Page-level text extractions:
= = = = = = =
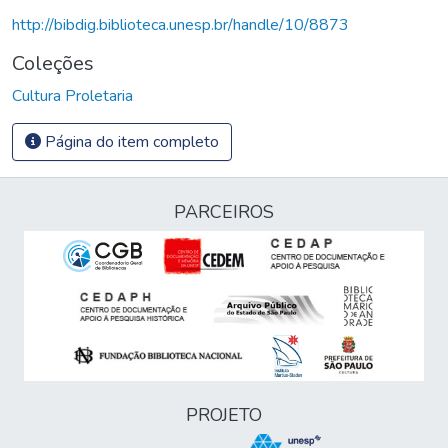
http://bibdig.biblioteca.unesp.br/handle/10/8873
Coleções
Cultura Proletaria
Página do item completo
PARCEIROS
PROJETO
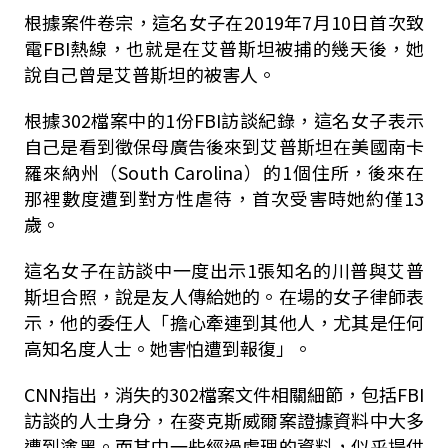
根據案件卷宗，這名女子在2019年7月10日首次致
電FBI熱線，也就是在艾普斯坦被捕的幾天後，她
說自己曾是艾普斯坦的被害人。
根據302檔案中的1份FBI訪談紀錄，這名女子表示
自己是看到徵保母廣告後來到艾普斯坦在美國南卡
羅來納州（South Carolina）的1個住所，後來在
那裡數度遭到對方性虐待，首次受害時她約僅13
歲。
這名女子在訪談中一度出示1張知名的川普與艾普
斯坦合照，說是友人傳給她的。在場的女子律師表
示，他的委任人「擔心牽連到其他人，尤其是任何
高知名度人士。她害怕遭到報復」。
CNN指出，消失的302檔案文件相關細節，包括FBI
訪談的人士身分，在麥克斯威爾案證據資料中大多
遭到塗黑。而其中一些經過處理的資料，似乎提供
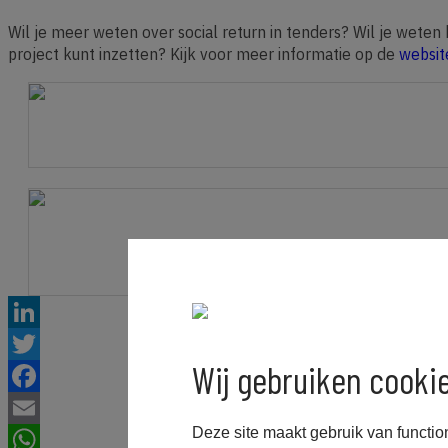
Wil je meer weten over social return in tenders? Wil je weten h
project kunt inzetten? Kijk voor meer informatie op de
websit
LinkedIn
Wij gebruiken cooki
Twitter
Facebook
Deze site maakt gebruik van functio
Email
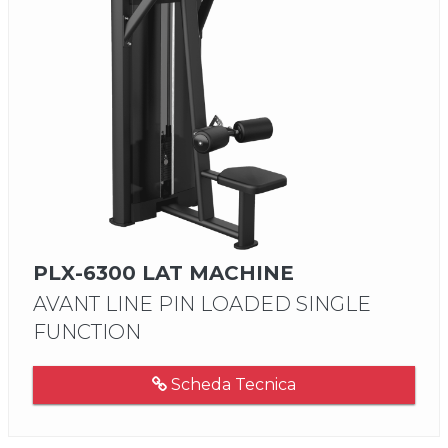
PLX-6300 LAT MACHINE
AVANT LINE PIN LOADED SINGLE
FUNCTION
Scheda Tecnica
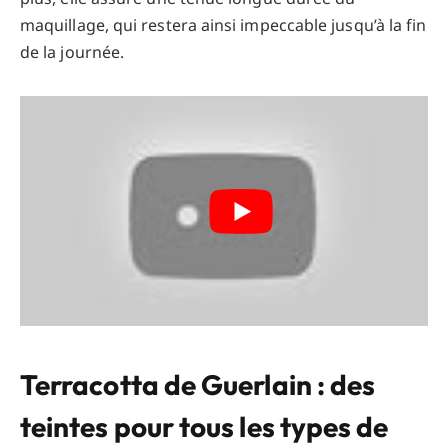
maquillage, qui restera ainsi impeccable jusqu’à la fin
de la journée.
Terracotta de Guerlain : des
teintes pour tous les types de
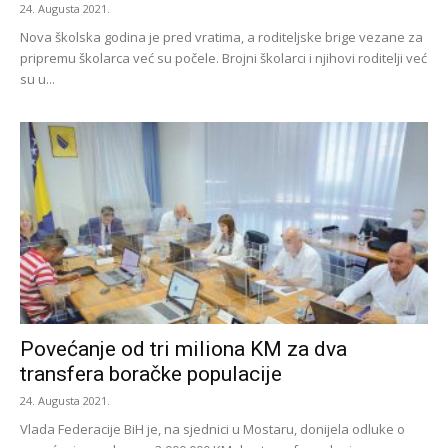
24. Augusta 2021.
Nova školska godina je pred vratima, a roditeljske brige vezane za
pripremu školarca već su počele. Brojni školarci i njihovi roditelji već
su u...
Povećanje od tri miliona KM za dva
transfera boračke populacije
24. Augusta 2021.
Vlada Federacije BiH je, na sjednici u Mostaru, donijela odluke o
= = = = = = =
## EXERCISE INSTRUCTIONS
Write out every record above exactly as it stands, but leave out the pictures.

## TASK RESPONSE
http://bibdig.biblioteca.unesp.br/handle/10/8873
Coleções
Cultura Proletaria
Página do item completo
PARCEIROS
PROJETO
根據案件卷宗，這名女子在2019年7月10日首次致
電FBI熱線，也就是在艾普斯坦被捕的幾天後，她
說自己曾是艾普斯坦的被害人。
根據302檔案中的1份FBI訪談紀錄，這名女子表示
自己是看到徵保母廣告後來到艾普斯坦在美國南卡
羅來納州（South Carolina）的1個住所，後來在
那裡數度遭到對方性虐待，首次受害時她約僅13
歲。
這名女子在訪談中一度出示1張知名的川普與艾普
斯坦合照，說是友人傳給她的。在場的女子律師表
示，他的委任人「擔心牽連到其他人，尤其是任何
高知名度人士。她害怕遭到報復」。
CNN指出，消失的302檔案文件相關細節，包括FBI
訪談的人士身分，在麥克斯威爾案證據資料中大多
遭到塗黑。而其中一些經過處理的資料，似乎提供
Wil je meer weten over social return in tenders? Wil je weten h
project kunt inzetten? Kijk voor meer informatie op de
websit
LinkedIn
Wij gebruiken cooki
Twitter
Facebook
Deze site maakt gebruik van functio
Email
PLX-6300 LAT MACHINE
AVANT LINE PIN LOADED SINGLE
FUNCTION
Scheda Tecnica
maquillage, qui restera ainsi impeccable jusqu’à la fin
de la journée.
Terracotta de Guerlain : des
teintes pour tous les types de
24. Augusta 2021.
Nova školska godina je pred vratima, a roditeljske brige vezane za
pripremu školarca već su počele. Brojni školarci i njihovi roditelji već
su u...
Povećanje od tri miliona KM za dva
transfera boračke populacije
24. Augusta 2021.
Vlada Federacije BiH je, na sjednici u Mostaru, donijela odluke o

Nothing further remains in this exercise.